■ What is needed:
Your answer should be the line containing "fruits pour" and each line after it through the end of the data below, repeated exactly.

■ Supplied material:
■ ■ ■ ■
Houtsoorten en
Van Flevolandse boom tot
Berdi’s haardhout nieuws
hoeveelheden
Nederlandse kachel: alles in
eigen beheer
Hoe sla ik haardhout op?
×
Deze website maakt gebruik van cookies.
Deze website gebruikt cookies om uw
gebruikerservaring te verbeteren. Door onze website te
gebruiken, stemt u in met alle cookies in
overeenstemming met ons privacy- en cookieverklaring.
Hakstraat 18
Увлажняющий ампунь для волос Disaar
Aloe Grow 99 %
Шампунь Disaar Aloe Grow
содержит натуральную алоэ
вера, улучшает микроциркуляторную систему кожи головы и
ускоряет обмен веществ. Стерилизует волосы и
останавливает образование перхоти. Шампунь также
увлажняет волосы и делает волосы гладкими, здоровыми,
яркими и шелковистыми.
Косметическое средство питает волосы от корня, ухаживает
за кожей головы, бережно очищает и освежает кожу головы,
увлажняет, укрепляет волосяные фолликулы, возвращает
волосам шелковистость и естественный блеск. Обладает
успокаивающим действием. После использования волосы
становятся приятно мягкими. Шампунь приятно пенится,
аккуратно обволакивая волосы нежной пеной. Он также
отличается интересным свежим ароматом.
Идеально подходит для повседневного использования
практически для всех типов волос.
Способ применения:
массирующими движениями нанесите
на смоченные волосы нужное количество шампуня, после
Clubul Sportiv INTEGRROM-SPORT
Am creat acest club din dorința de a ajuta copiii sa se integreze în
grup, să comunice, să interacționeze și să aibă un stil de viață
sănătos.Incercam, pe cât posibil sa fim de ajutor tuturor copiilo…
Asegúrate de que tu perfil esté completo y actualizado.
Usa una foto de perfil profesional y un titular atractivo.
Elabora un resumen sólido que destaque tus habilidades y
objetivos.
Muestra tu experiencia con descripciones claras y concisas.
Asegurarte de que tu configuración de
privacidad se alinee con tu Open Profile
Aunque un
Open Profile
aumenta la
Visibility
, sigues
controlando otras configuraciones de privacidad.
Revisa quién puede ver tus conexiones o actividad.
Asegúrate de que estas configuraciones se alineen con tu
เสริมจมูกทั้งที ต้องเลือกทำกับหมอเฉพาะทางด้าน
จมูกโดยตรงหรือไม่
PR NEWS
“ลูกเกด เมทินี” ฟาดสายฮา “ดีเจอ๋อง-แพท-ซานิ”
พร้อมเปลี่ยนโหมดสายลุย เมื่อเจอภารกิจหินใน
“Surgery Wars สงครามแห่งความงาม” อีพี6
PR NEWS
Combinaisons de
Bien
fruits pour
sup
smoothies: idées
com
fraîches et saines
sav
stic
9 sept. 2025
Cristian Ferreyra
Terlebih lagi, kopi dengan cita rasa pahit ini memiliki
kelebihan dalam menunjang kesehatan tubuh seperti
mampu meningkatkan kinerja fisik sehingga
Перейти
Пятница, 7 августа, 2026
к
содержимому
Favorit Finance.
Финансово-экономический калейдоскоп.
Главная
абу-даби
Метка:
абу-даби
■ ■ ■ ■
■ Written solution:
fruits pour
sup
smoothies: idées
com
fraîches et saines
sav
stic
9 sept. 2025
Cristian Ferreyra
Terlebih lagi, kopi dengan cita rasa pahit ini memiliki
kelebihan dalam menunjang kesehatan tubuh seperti
mampu meningkatkan kinerja fisik sehingga
Перейти
Пятница, 7 августа, 2026
к
содержимому
Favorit Finance.
Финансово-экономический калейдоскоп.
Главная
абу-даби
Метка:
абу-даби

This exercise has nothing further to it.